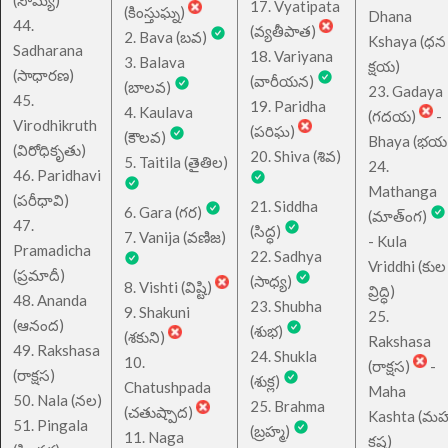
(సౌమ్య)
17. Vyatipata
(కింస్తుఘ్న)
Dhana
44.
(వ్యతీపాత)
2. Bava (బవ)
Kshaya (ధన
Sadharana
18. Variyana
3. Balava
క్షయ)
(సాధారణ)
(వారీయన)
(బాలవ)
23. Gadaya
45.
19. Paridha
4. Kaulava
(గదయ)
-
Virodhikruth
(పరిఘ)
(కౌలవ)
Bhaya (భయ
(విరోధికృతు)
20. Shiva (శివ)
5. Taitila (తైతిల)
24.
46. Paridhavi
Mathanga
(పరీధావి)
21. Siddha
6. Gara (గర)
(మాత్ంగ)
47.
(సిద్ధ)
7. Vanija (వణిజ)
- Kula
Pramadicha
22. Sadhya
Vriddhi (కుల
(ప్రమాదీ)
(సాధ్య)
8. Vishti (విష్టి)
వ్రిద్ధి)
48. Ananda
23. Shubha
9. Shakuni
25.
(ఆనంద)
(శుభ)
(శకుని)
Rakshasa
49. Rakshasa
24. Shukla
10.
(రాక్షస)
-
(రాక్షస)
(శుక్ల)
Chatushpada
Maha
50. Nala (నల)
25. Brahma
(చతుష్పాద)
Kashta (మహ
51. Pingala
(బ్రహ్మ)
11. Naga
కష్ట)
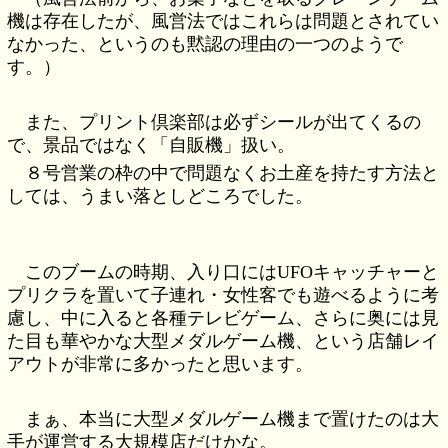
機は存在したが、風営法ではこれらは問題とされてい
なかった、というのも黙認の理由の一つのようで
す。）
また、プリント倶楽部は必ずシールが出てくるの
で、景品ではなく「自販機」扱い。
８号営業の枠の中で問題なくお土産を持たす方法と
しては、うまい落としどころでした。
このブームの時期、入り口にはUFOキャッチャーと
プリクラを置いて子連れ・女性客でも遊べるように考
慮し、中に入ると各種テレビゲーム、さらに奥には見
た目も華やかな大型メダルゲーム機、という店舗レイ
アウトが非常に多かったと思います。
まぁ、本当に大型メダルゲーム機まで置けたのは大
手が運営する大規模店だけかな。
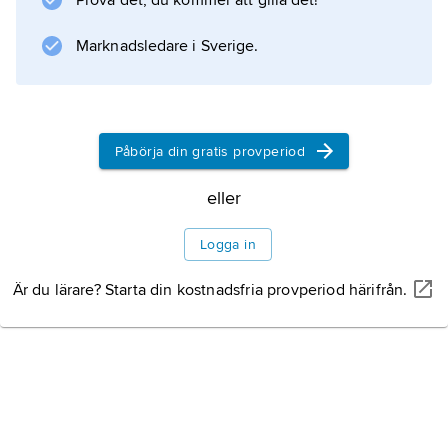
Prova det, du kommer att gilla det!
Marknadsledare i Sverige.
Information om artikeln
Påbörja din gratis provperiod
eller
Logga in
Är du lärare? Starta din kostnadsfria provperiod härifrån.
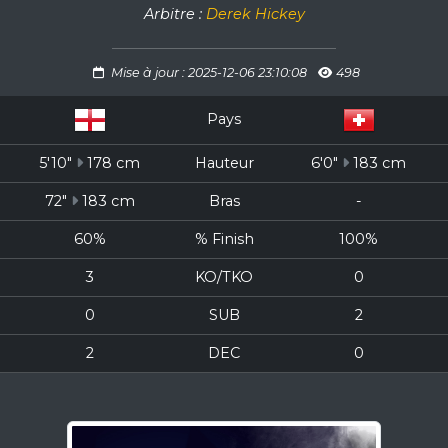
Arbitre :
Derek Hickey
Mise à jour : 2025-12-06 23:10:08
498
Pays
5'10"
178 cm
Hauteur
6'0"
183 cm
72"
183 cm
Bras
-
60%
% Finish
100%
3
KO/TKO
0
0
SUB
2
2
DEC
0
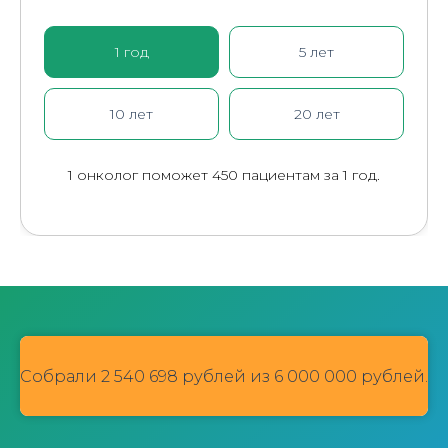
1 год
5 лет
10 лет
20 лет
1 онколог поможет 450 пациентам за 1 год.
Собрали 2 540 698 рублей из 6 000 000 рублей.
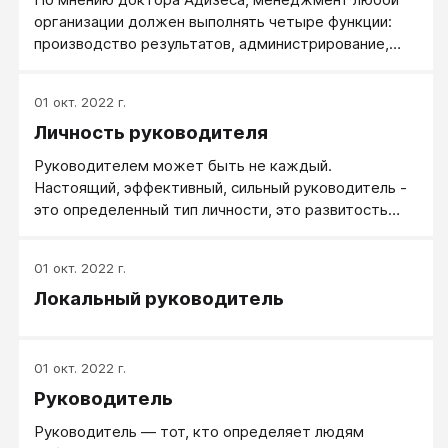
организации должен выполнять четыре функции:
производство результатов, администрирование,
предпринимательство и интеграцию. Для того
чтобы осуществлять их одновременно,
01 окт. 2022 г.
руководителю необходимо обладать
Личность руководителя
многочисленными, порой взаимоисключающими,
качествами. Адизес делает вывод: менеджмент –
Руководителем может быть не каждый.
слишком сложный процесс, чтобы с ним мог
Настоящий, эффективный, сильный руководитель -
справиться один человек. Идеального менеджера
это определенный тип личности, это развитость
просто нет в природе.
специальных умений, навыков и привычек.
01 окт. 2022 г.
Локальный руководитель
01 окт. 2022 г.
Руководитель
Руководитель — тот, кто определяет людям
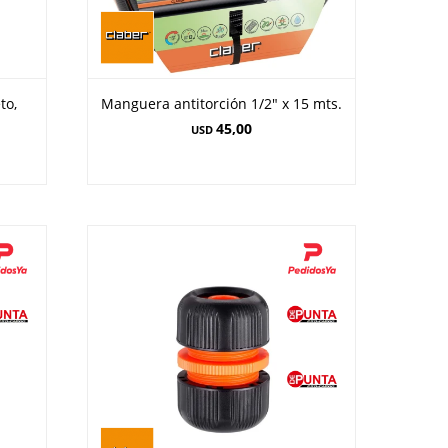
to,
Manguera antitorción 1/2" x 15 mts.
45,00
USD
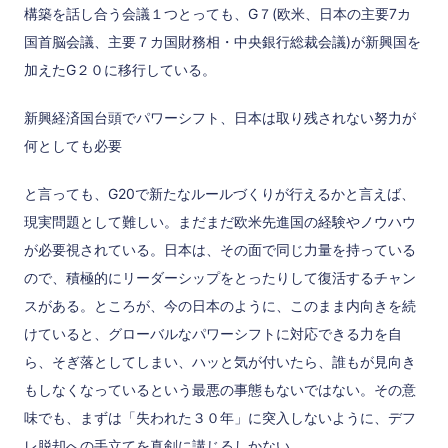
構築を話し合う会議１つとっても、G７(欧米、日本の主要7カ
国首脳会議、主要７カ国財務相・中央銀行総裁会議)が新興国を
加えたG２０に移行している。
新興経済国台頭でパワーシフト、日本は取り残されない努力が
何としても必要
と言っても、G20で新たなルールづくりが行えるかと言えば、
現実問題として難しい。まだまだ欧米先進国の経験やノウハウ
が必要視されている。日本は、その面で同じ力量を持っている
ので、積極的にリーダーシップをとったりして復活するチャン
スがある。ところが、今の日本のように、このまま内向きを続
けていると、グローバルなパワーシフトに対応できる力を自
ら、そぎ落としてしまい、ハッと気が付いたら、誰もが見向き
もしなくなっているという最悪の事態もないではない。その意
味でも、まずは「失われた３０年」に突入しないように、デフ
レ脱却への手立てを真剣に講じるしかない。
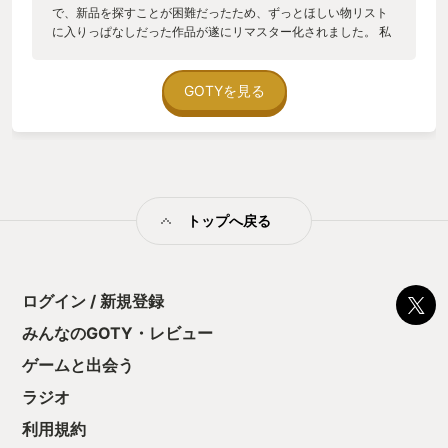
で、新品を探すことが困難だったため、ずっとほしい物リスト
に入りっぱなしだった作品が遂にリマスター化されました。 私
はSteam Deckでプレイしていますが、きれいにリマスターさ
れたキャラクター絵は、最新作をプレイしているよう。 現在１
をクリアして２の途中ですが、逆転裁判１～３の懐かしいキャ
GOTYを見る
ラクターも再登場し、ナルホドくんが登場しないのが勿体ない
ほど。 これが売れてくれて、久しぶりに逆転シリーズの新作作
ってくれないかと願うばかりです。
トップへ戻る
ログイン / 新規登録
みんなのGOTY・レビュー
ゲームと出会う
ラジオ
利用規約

======

▶ [GOAL OF THE EXERCISE]
Which lines in the entries above contain "provperiod"? Pull each of them out.

▶ [SOLUTION TO THE PROBLEM]
Påbörja din gratis provperiod
Är du lärare? Starta din kostnadsfria provperiod härifrån.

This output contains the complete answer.